Headshot of Tomoo Iwakuma, MD, PhD
Tomoo Iwakuma, MD, PhD
Director, Translational Oncology Research Laboratory; Professor of Pediatrics, University of Missouri-Kansas City School of Medicine; Research Professor of Cancer Biology, University of Kansas School of Medicine
Full Biography
Headshot of John M. Perry, PhD
John M. Perry, PhD
Associate Professor of Pediatrics, University of Missouri-Kansas City School of Medicine; Research Assistant Professor of Pediatrics, University of Kansas School of Medicine
Full Biography

Tomoo Iwakuma, MD, PhD, and John Perry, PhD, Hematology/Oncology/BMT, both received advisory board grants from the Masonic Cancer Alliance (MCA).

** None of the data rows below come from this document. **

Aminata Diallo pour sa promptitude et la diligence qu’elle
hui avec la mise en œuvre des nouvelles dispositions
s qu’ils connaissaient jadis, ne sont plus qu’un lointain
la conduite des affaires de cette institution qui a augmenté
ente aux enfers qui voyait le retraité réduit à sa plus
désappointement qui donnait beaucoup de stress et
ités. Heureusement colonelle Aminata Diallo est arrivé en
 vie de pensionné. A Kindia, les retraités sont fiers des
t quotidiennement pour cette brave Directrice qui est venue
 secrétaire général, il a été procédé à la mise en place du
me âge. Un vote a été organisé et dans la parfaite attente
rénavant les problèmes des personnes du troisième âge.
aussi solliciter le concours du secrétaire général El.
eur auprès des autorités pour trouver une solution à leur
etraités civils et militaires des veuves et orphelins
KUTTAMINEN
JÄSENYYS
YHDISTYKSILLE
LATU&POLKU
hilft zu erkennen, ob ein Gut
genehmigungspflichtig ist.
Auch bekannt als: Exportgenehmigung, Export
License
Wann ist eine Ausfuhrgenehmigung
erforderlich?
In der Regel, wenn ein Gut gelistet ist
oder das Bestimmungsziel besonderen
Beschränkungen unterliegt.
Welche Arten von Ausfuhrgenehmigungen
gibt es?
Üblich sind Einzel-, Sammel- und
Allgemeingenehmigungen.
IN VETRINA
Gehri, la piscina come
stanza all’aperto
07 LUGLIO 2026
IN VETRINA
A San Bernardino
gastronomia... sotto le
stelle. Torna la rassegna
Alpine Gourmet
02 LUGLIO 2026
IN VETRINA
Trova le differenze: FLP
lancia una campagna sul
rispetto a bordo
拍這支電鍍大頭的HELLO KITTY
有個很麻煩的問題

Dr. Iwakuma’s two-year, $250,000 grant is being used for his study, “Taxane sensitivity is a novel vulnerability imposed by overexpressed MDM2.”

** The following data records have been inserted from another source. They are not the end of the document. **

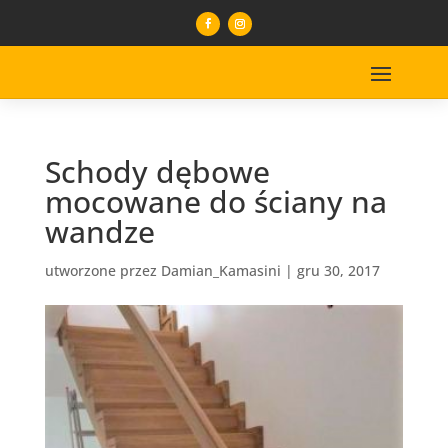
Schody dębowe
mocowane do ściany na
wandze
utworzone przez
Damian_Kamasini
|
gru 30, 2017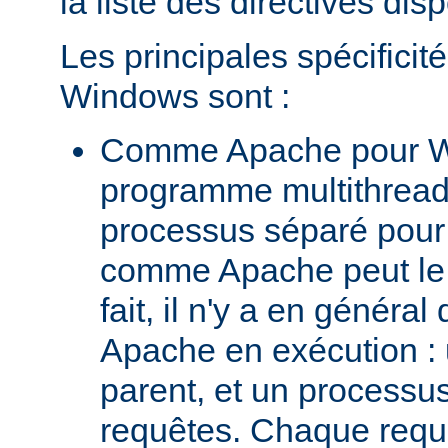
la liste des directives dis
Les principales spécifici
Windows sont :
Comme Apache pour W
programme multithread,
processus séparé pour
comme Apache peut le 
fait, il n'y a en génér
Apache en exécution :
parent, et un processus 
requêtes. Chaque requê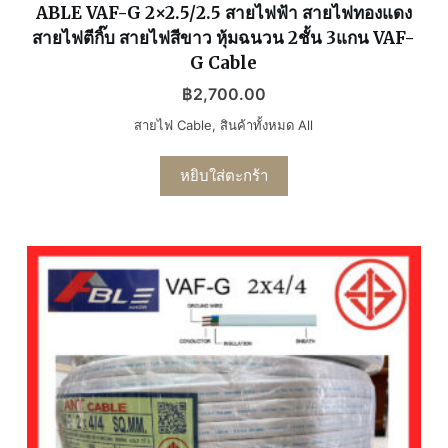
ABLE VAF-G 2×2.5/2.5 สายไฟฟ้า สายไฟทองแดง
สายไฟตีกิ๊บ สายไฟสีขาว หุ้มฉนวน 2ชั้น 3แกน VAF-
G Cable
฿
2,700.00
สายไฟ Cable
,
สินค้าทั้งหมด All
หยิบใส่ตะกร้า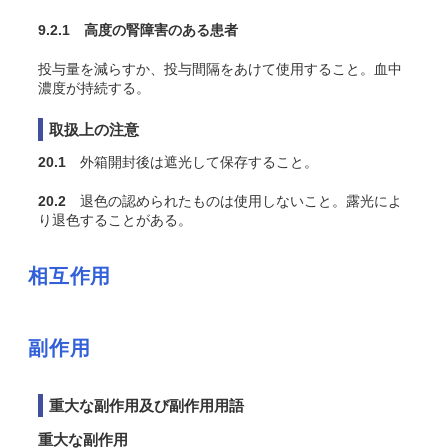
9.2.1 高度の腎障害のある患者
投与量を減らすか、投与間隔をあけて使用すること。血中
濃度が持続する。
取扱上の注意
20.1
外箱開封後は遮光して保存すること。
20.2
退色の認められたものは使用しないこと。露光によ
り退色することがある。
相互作用
副作用
重大な副作用及び副作用用語
重大な副作用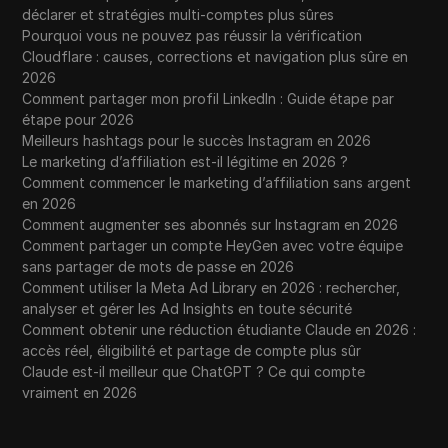
déclarer et stratégies multi-comptes plus sûres
Pourquoi vous ne pouvez pas réussir la vérification
Cloudflare : causes, corrections et navigation plus sûre en
2026
Comment partager mon profil LinkedIn : Guide étape par
étape pour 2026
Meilleurs hashtags pour le succès Instagram en 2026
Le marketing d’affiliation est-il légitime en 2026 ?
Comment commencer le marketing d’affiliation sans argent
en 2026
Comment augmenter ses abonnés sur Instagram en 2026
Comment partager un compte HeyGen avec votre équipe
sans partager de mots de passe en 2026
Comment utiliser la Meta Ad Library en 2026 : rechercher,
analyser et gérer les Ad Insights en toute sécurité
Comment obtenir une réduction étudiante Claude en 2026 :
accès réel, éligibilité et partage de compte plus sûr
Claude est-il meilleur que ChatGPT ? Ce qui compte
vraiment en 2026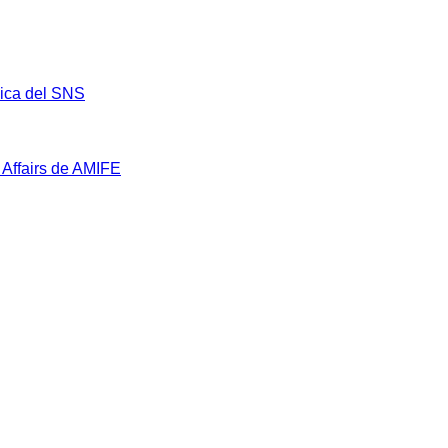
mica del SNS
 Affairs de AMIFE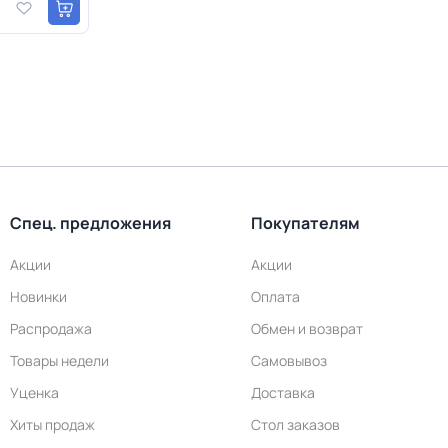
Спец. предложения
Покупателям
Акции
Акции
Новинки
Оплата
Распродажа
Обмен и возврат
Товары недели
Самовывоз
Уценка
Доставка
Хиты продаж
Стол заказов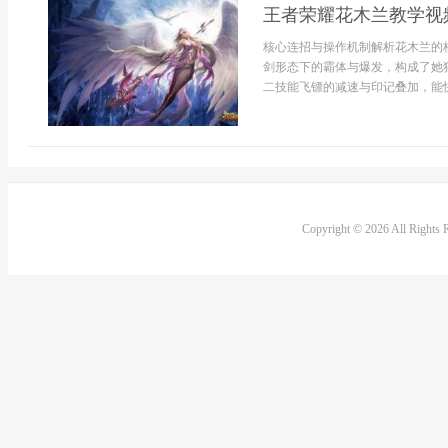
王者荣耀花木兰教学视
核心连招与操作机制解析花木兰的
剑形态下的霸体与爆发，构成了她
二技能飞镖的减速与印记叠加，能快
Copyright © 2026 All Rights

MDM2 functions as an oncogene, a gene that has the potential to cause cancer, mainly by inducing degradation of the tumor suppressor p53 protein. MDM2 is overexpressed in approximately 30 percent of human sarcomas.

According to Dr. Iwakuma, recent reports in human clinical trials suggest that MDM2 inhibitors cause significant side effects, including bone marrow suppression and gastrointestinal toxicities with modest anti-tumor effects. This suggests how important it is to identify alternative strategies that target overexpressed MDM2.

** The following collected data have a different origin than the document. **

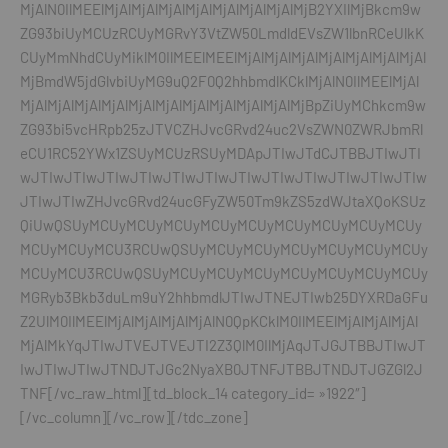
MjAlN0IlMEElMjAlMjAlMjAlMjAlMjAlMjAlMjAlMjB2YXIlMjBkcm9w
ZG93biUyMCUzRCUyMGRvY3VtZW50LmdldEVsZW1lbnRCeUlkK
CUyMmNhdCUyMiklM0IlMEElMEElMjAlMjAlMjAlMjAlMjAlMjAlMjAl
MjBmdW5jdGlvbiUyMG9uQ2F0Q2hhbmdlKCklMjAlN0IlMEElMjAl
MjAlMjAlMjAlMjAlMjAlMjAlMjAlMjAlMjAlMjAlMjBpZiUyMChkcm9w
ZG93bi5vcHRpb25zJTVCZHJvcGRvd24uc2VsZWN0ZWRJbmRl
eCU1RC52YWx1ZSUyMCUzRSUyMDApJTIwJTdCJTBBJTIwJTI
wJTIwJTIwJTIwJTIwJTIwJTIwJTIwJTIwJTIwJTIwJTIwJTIw
JTIwJTIwZHJvcGRvd24ucGFyZW50Tm9kZS5zdWJtaXQoKSUz
QiUwQSUyMCUyMCUyMCUyMCUyMCUyMCUyMCUyMCUyMCUy
MCUyMCUyMCU3RCUwQSUyMCUyMCUyMCUyMCUyMCUyMCUy
MCUyMCU3RCUwQSUyMCUyMCUyMCUyMCUyMCUyMCUyMCUy
MGRyb3Bkb3duLm9uY2hhbmdlJTIwJTNEJTIwb25DYXRDaGFu
Z2UlM0IlMEElMjAlMjAlMjAlMjAlN0QpKCklM0IlMEElMjAlMjAlMjAl
MjAlMkYqJTIwJTVEJTVEJTI2Z3QlM0IlMjAqJTJGJTBBJTIwJT
IwJTIwJTIwJTNDJTJGc2NyaXB0JTNFJTBBJTNDJTJGZGl2J
TNF[/vc_raw_html][td_block_14 category_id= »1922″]
[/vc_column][/vc_row][/tdc_zone]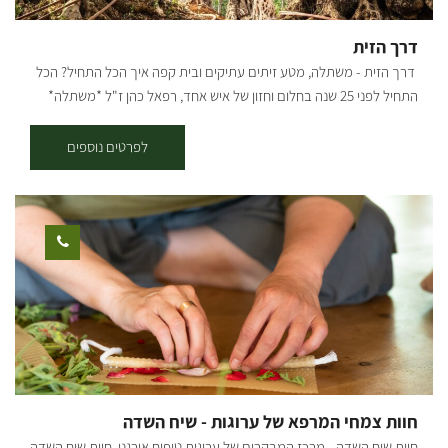
דרך הזית
דרך הזית - משתלה, מטע זיתים עתיקים ובית קפה איך הכל התחיל? הכל
התחיל לפני 25 שנה בחלום וחזון של איש אחד, רפאל כהן ז"ל *משתלה*
*עציצים פורחים* *משפחה* *ובית* במהלך מחלתו של האב החל הבן
תמיר שהיה אחרי שירות צבאי לנהל את המשתלה. עם חזון ואמונה הקים
לפרטים נוספים
תמיר משתלה שמגדלת צמחים ומשווקת למשתלות בכל רחבי הארץ.. לפני
כשמונה שנים כאשר רצה לקנות עץ זית לביתו, פיתח תמיר אהבה לעצי
הזית, והחל באוסף עצי הזית, שהפך לאוסף הגדול בארץ! עם התפרצות
הקורונה החליט תמיר לפתוח את משתלת הבוטיק ״דרך הזית״ שבמרכזה
בית קפה, בו ניתן להנות ממגוון ארוחות, כמו ארוחות בוקר, פיצות, פוקצ’ות,
טוסטים, סלטים וכו׳.. קיימים אצלנו מגוון גדול של עצים בוגרים
וצעירים-ליצ'י מנגו אבוקדו ועוד שפע רב של עצי פרי. במטע זיתים ישנן
פינות חמד לישיבה, לבילוי זוגי או משפחתי. אפשר לאסוף מבית הקפה שלנו
שייקים/ מיצים סחוטים/ קפה ולרדת למטע הצמוד להנות בצלם של עצי
הזית והפרי באוירה עתיקה. אתם מוזמנים לחוויה של צמחים - אוכל - אהבה
חוות צמחי המרפא של ערוגות - שיח השדה
חוות שיח השדה - מרכז המבקרים של ערוגות טיפוח אורגני. חוות שיח השדה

Increasing evidence indicates p53-independent oncogenic functions of MDM2; however, no drug that inhibits the p53-independent cancer-promoting activity of MDM2 is clinically available.

As the group works to identify such drugs, they have already performed high throughput drug screening and identified taxanes as drugs that specifically kill MDM2-overexpressing p53-deficient (p53KO) osteosarcoma (OS) cells as compared to MDM2/p53-double knockout (DKO) OS cells. Taxanes are a group of drugs that specifically bind to tubulin and inhibits microtubule (MT) depolymerization, hence called as “MT-stabilizing chemotherapy agents”.

“Completion of this study will not only identify vulnerabilities imposed by overexpressed MDM2 (increased taxane sensitivity), but also reveal yet unappreciated MDM2 function and the novel targets, thereby having high impact on public health,” wrote Dr. Iwakuma. “There is the potential to lead to the discovery of a novel anti-cancer therapy that targets overexpressed MDM2.”

Michael Washburn, PhD, of the University of Kansas Medical Center will serve as a co-investigator.  

Dr. Perry’s two-year, $249,995 grant is for his study, “Investigation of stem-like T cells and their latent role in anticancer activity.”

The study will explore the possibility of using the rare, highly potent “stem-like T cells” as anti-cancer vaccines. According to Dr. Perry, these cells combine the cancer-fighting activity of mature T cells and the long-term staying-power and replicative ability of stem cells.

Dr. Perry and his team are using single-cell genomic and proteomic analysis to investigate immunological changes during development of hematopoietic stem cells (HSCs), leukemia stem cells (LSCs), and their offspring in response to low dose anthracycline treatment. Comparing minimal residual disease (MRD) patient samples, the team has found that different proportions of stem-like T cells persist in the bone marrow of leukemia patients. Their preliminary studies have revealed that low dose in contrast to high dose anthracyclines, anti-tumor antibiotics that work on the DNA inside cancer cells, create opposing effects on LSCs vs. HSCs and stem-like vs. differentiated T cells.

“In this study we will use cutting edge techniques to better understand and use these unique stem-like T cells and its ability to potently drive anti-cancer immunity,” said Dr. Perry. “Understanding them in detail will allow researchers and clinicians to harness stem-like T cells for better, more durable cures, especially against therapy resistant adult acute myeloid leukemia (AML).”

Mary Markiewicz, PhD, of the University of Kansas Medical Center will serve as a co-investigator.